Somut konuşacak olursak, Ergenekon ve türevi operasyonlar Kürt siyasetcilerin, KCK operasyonları ise Kemalistlerin hoşgörüsüne yaslanmış, hatta desteğini almıştır. Hukuksuzluğun, düzmece kanıtların, adalet duygusunu ve etik değerleri yerle bir eden kampanyaların, her örnekte bir başka kesimi memnun etmesi, son derece düşündürücüdür. Bu seçici yaklaşım, öyle bir hal almıştır ki, hepsi gazeteci ve yazarlardan oluşan Odatv davası sanıkları ile dayanışma bile parçalanmıştır.
Oysa, bugünkü hukuk anlayışı ile masumiyet ve suçu birbirinden ayırmak olanaksızdır. Tıpkı, 12 Eylül ile hesaplaşmanın olanaksızlığı gibi...

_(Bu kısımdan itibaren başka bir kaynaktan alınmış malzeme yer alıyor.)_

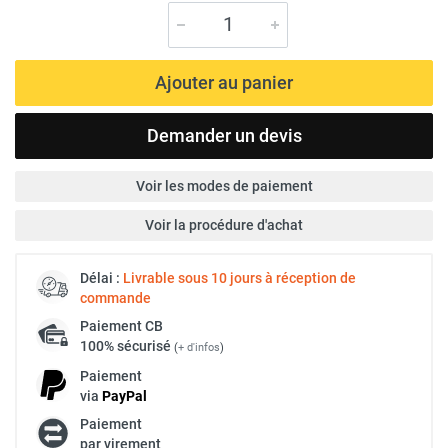
Ajouter au panier
Demander un devis
Voir les modes de paiement
Voir la procédure d'achat
Délai :
Livrable sous 10 jours à réception de
commande
Paiement
CB
100% sécurisé
(
+ d'infos
)
Paiement
via
Pay
Pal
Paiement
par virement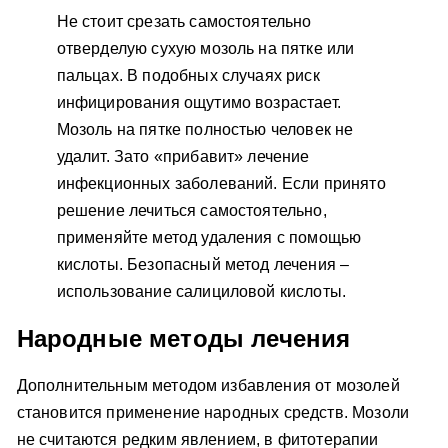
Не стоит срезать самостоятельно
отверделую сухую мозоль на пятке или
пальцах. В подобных случаях риск
инфицирования ощутимо возрастает.
Мозоль на пятке полностью человек не
удалит. Зато «прибавит» лечение
инфекционных заболеваний. Если принято
решение лечиться самостоятельно,
применяйте метод удаления с помощью
кислоты. Безопасный метод лечения –
использование салициловой кислоты.
Народные методы лечения
Дополнительным методом избавления от мозолей
становится применение народных средств. Мозоли
не считаются редким явлением, в фитотерапии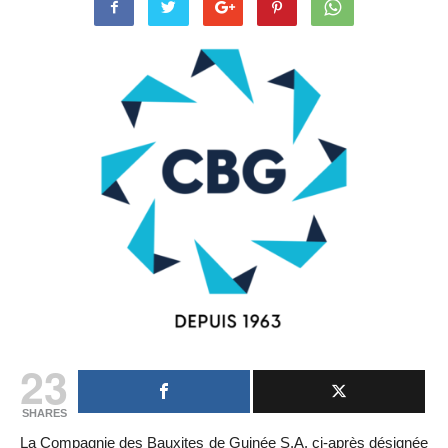
23
SHARES
La Compagnie des Bauxites de Guinée S.A. ci-après désignée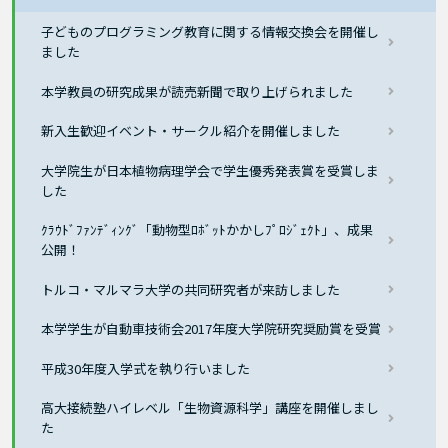
子どものプログラミング教育に関する情報交換会を開催し
ました
本学教員の研究成果が読売新聞で取り上げられました
新入生歓迎イベント・サークル紹介を開催しました
大学院生が日本植物病理学会で学生優秀発表賞を受賞しま
した
ｸﾗｳﾄﾞﾌｧﾝﾃﾞｨﾝｸﾞ「動物型ﾛﾎﾞｯﾄかかしﾌﾟﾛｼﾞｪｸﾄ」、成果
公開！
トルコ・マルマラ大学の共同研究者が来訪しました
本学学生が自動車技術会2017年度大学院研究奨励賞を受賞
平成30年度入学式を執り行いました
高大接続塾ハイレベル「生物資源科学」講座を開催しまし
た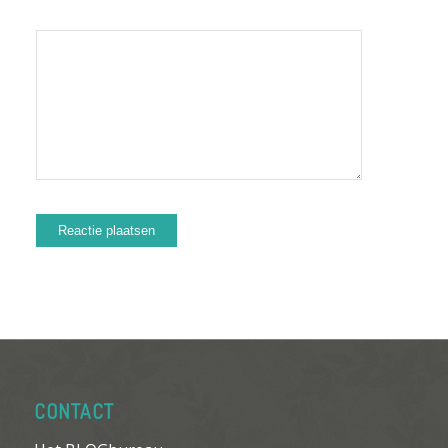
CONTACT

Türkiye'de siyaset alanı Kemalistler ve Kürt siyasetçilerinden ibaret değildir elbette. Ancak siyasi iktidarın uygulamaları, bu iki kesimden birinin zımni onayını aldığı sürece, Türkiye'de siyasetin alanı hızla daralmaya devam edecektir.
Bu iki kesimin, CHP ve BDP tarafından temsil edilip edilmediğini tartışmak istemiyoruz. Önemli olan, partilerinizin toplumsal algıdaki yeridir.
Türkiye Komünist Partisi, ülkede siyasal alanı daraltıcı müdahalelere karşı, hukuki ve siyasi alanda bazı girişimlerde bulunacaktır. Bu mektup, BDP ve CHP'nin "öteki" tarafa dönük müdahaleleri desteklemeye ya da göz yummaya devam etmesinin Türkiye'de ve bölgede yürütülmekte olan kapsamlı düzenlemeye destek anlamına geldiğini hatırlatmak için yazılmıştır.
şark kurnazlığı hasebinde mektuptur. Tayyip iki siyasi grup arasındaki çekişmeden yararlanıp iki tarafa uygulanan tutuklamaları meşru gösteriyor demekteler. iki siyasi grup birbirlerine destek çıksa bu sefer de ortaya çıkacak ortaklıktan kopacak payları kendileri alma hesabına düşmüşler. CHP ile BDP omuz omuza durmaya başlasa bu sefer BDPli solcular ne la bu BDPnin hali deyip kürtçü sol parti arayışına girecek ve kürtçü söylemini arttıracak TKP'ye yönlecek de, bunun karşısında olmazsa CHPliler ne la bu PKKlılarla omuz omuza duruyor bu chpliler deyip sol parti arayışına girecek ve bu sefer TKP 30 ağustos'ta selam yolladıkları başkomutan üzerine söylemini arttıracak.
oğlum TKP, CHP'de de BDP'de de AKP'de de sizden daha kurt siyasetçiler var sizin bu boş beleş oyunlarınıza gelir mi onlar? o kadar kurt siyasetçi olsaydınız bugün bir avuçun değil enazından üç avuçun oy verdiği parti olurdunuz.
12 eylül ile ilgili olan bölümü dikkat çeken vasat mektup.
--spoiler--
tıpkı, 12 eylül ile hesaplaşmanın olanaksızlığı gibi.
--spoiler--
12 eylül ile hesaplaşma neden olanaksızmış? burada net bir şekilde "bu işleri kurcalamayın altından çıkamazsınız" mesajı var. rahat olun 28 şubat'a da 12 eylül'e de sıra gelecek.